Forget for the moment that I had asked for electronic copies of my records and that Statistics Canada made a choice to print this sensitive financial information and send it through the mail.
Please also forget that the envelope was addressed to the wrong person.
Because I’m able to open the package, read the letter from Statistics Canada detailing the importance of safeguarding my personal financial information, flip through several pages that contain my Social Insurance Number, birth date, address, contact information, all of my banking information, including available credit, debts, accounts, balances, and more—and then I’m able to seal the envelope closed again with those same two pieces of scotch tape.
I would never know if this envelope had been opened prior to arriving at my residence.
If Statistics Canada does, in fact, take privacy seriously and does believe that it can responsibly hold the detailed and sensitive financial records of Canadians, then it needs to be able to comply with the Privacy Act in a way that doesn’t mean sacrificing privacy. That is the tragically ironic position that Statistics Canada finds itself in.
Here is one possible solution that Statistics Canada could consider employing as an additional “essential security measure”: Send an encrypted CD-ROM through the mail and provide a password in a separate letter or through email.
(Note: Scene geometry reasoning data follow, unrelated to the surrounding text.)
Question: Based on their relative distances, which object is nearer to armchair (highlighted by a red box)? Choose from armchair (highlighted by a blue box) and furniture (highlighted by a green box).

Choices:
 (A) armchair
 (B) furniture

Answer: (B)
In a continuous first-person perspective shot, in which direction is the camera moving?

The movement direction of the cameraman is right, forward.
This two-step authentication method means that anyone who interrupts the original package won’t have access to the sensitive records that Statistics Canada holds.
It would also mean providing access to the records through the means that I had initially requested.
But Statistics Canada made a choice about how they were going to respond to the request that I made through the Privacy Act. In doing so, they both fulfilled my request and put my privacy at tremendous risk. Perhaps, they were trying to send a message: Don’t bother us about our security measures if you want your data to be kept safe.
But alas, there is a saying that goes something like, “Attribute not to malice what can be attributed to incompetence.” This example illustrates why Statistics Canada shouldn’t have access to the sensitive financial information of 500,000 Canadians.
In era where trust in public bodies is eroding, and progressive technologists look towards adopting decentralized models like block chain, our government needs to be rebuilding trust. For Statistics Canada, that starts with taking decisive steps towards protecting the privacy of Canadians, of doing the fundamental work to earn the trust of its stakeholders.
And, quite frankly, two pieces of scotch tape won’t cut it.
Bryan Short is the Program Director at BC FIPA. He holds a master’s degree in Journalism and a bachelor’s degree in English Literature from the University of British Columbia.